* [Your instructions]
From the line that contains "をご確認ください。投稿した" down to the final line below, please repeat each line exactly and nothing more, with no pictures.
- Opening Delimiter -
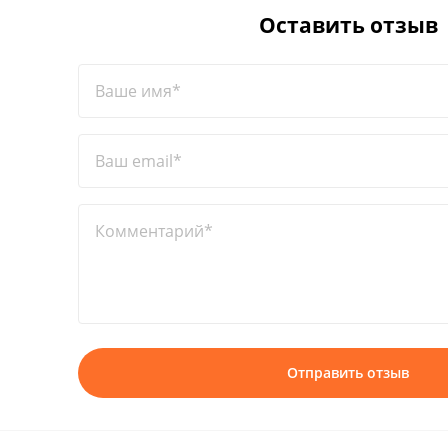
Оставить отзыв
Ваше имя*
Ваш email*
Комментарий*
Отправить отзыв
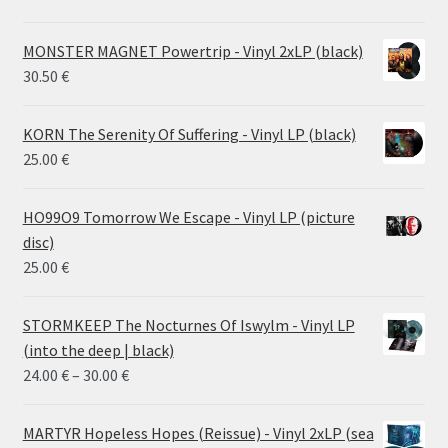
MONSTER MAGNET Powertrip - Vinyl 2xLP (black)
30.50
€
KORN The Serenity Of Suffering - Vinyl LP (black)
25.00
€
HO99O9 Tomorrow We Escape - Vinyl LP (picture
disc)
25.00
€
STORMKEEP The Nocturnes Of Iswylm - Vinyl LP
(into the deep | black)
Price
24.00
€
–
30.00
€
range:
24.00 €
MARTYR Hopeless Hopes (Reissue) - Vinyl 2xLP (sea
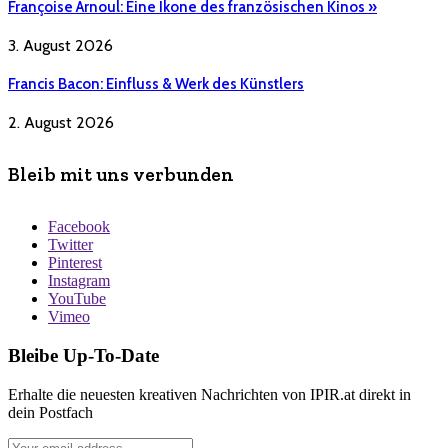
Françoise Arnoul: Eine Ikone des französischen Kinos »
3. August 2026
Francis Bacon: Einfluss & Werk des Künstlers
2. August 2026
Bleib mit uns verbunden
Facebook
Twitter
Pinterest
Instagram
YouTube
Vimeo
Bleibe Up-To-Date
Erhalte die neuesten kreativen Nachrichten von IPIR.at direkt in
dein Postfach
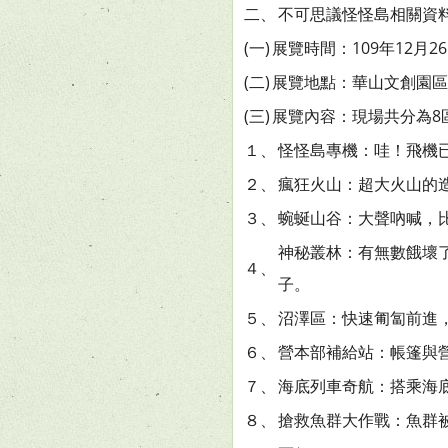
二、
不可思議怪怪島相關資
(一)
展覽時間：109年12月26日
(二)
展覽地點：華山文創園區 
(三)
展覽內容：現場共分為8
１、
怪怪島專機：哇！飛機
２、
瘋狂火山：超大火山的
３、
蜿蜒山谷：大聲吶喊，
神秘叢林：有無數餓壞
４、
子。
５、
沼澤區：快速匍匐前進
６、
營本部補給站：帳篷與
７、
海底列車奇航：搭乘海
８、
搶救魚群大作戰：魚群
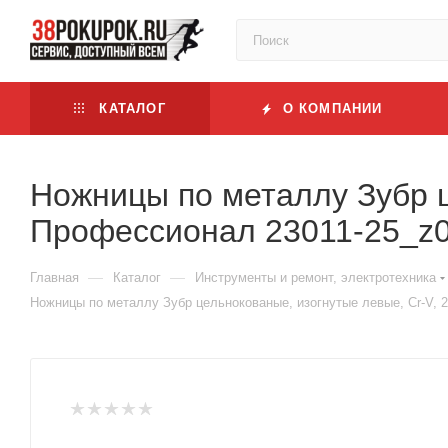
КАТАЛОГ
О КОМПАНИИ
Ножницы по металлу Зубр ц
Профессионал 23011-25_z
—
—
Главная
Каталог
Инструменты и ремонт, электротехника
Ножницы по металлу Зубр цельнокованые, изогнутые левые, Cr-V, 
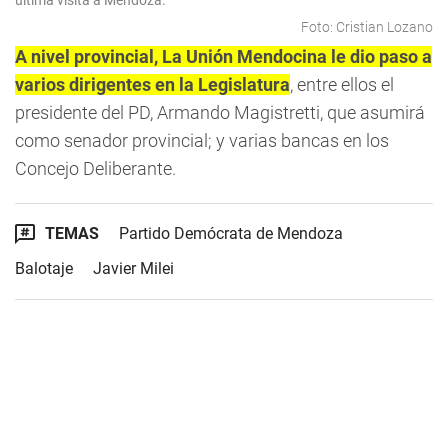
última visita a Mendoza.
Foto: Cristian Lozano
A nivel provincial, La Unión Mendocina le dio paso a
varios dirigentes en la Legislatura
, entre ellos el
presidente del PD, Armando Magistretti, que asumirá
como senador provincial; y varias bancas en los
Concejo Deliberante.
TEMAS
Partido Demócrata de Mendoza
Balotaje
Javier Milei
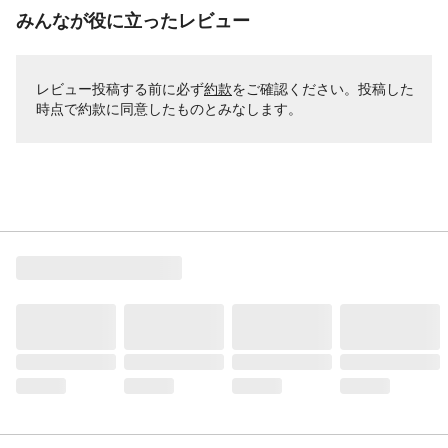
みんなが役に立ったレビュー
レビュー投稿する前に必ず
約款
をご確認ください。投稿した
時点で約款に同意したものとみなします。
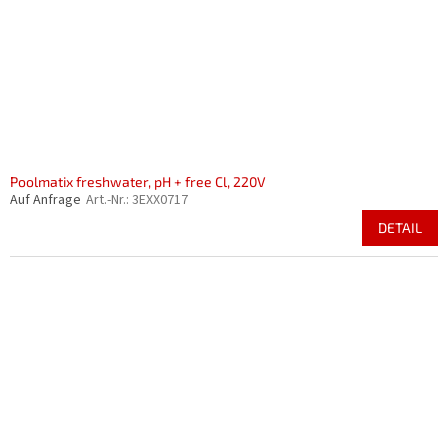
r
i
P
e
r
r
o
u
d
n
u
g
k
t
e
Poolmatix freshwater, pH + free Cl, 220V
Auf Anfrage
Art.-Nr.:
3EXX0717
DETAIL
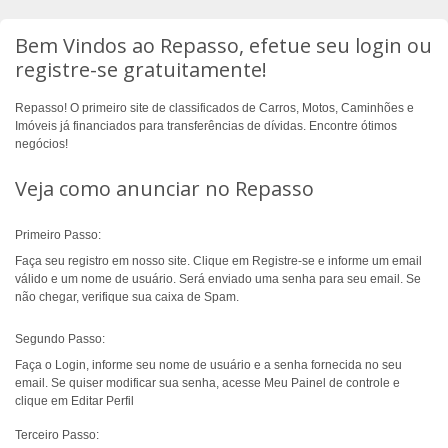
Bem Vindos ao Repasso, efetue seu login ou
registre-se gratuitamente!
Repasso! O primeiro site de classificados de Carros, Motos, Caminhões e
Imóveis já financiados para transferências de dívidas. Encontre ótimos
negócios!
Veja como anunciar no Repasso
Primeiro Passo:
Faça seu registro em nosso site. Clique em Registre-se e informe um email
válido e um nome de usuário. Será enviado uma senha para seu email. Se
não chegar, verifique sua caixa de Spam.
Segundo Passo:
Faça o Login, informe seu nome de usuário e a senha fornecida no seu
email. Se quiser modificar sua senha, acesse Meu Painel de controle e
clique em Editar Perfil
Terceiro Passo:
- Closing Delimiter -
* [Solution]
をご確認ください。投稿した
時点で約款に同意したものとみなします。
r
i
P
e
r
r
o
u
d
n
u
g
k
t
e
Poolmatix freshwater, pH + free Cl, 220V
Auf Anfrage
Art.-Nr.:
3EXX0717
DETAIL
Bem Vindos ao Repasso, efetue seu login ou
registre-se gratuitamente!
Repasso! O primeiro site de classificados de Carros, Motos, Caminhões e
Imóveis já financiados para transferências de dívidas. Encontre ótimos
negócios!
Veja como anunciar no Repasso
Primeiro Passo:
Faça seu registro em nosso site. Clique em Registre-se e informe um email
válido e um nome de usuário. Será enviado uma senha para seu email. Se
não chegar, verifique sua caixa de Spam.
Segundo Passo:
Faça o Login, informe seu nome de usuário e a senha fornecida no seu
email. Se quiser modificar sua senha, acesse Meu Painel de controle e
clique em Editar Perfil
Terceiro Passo:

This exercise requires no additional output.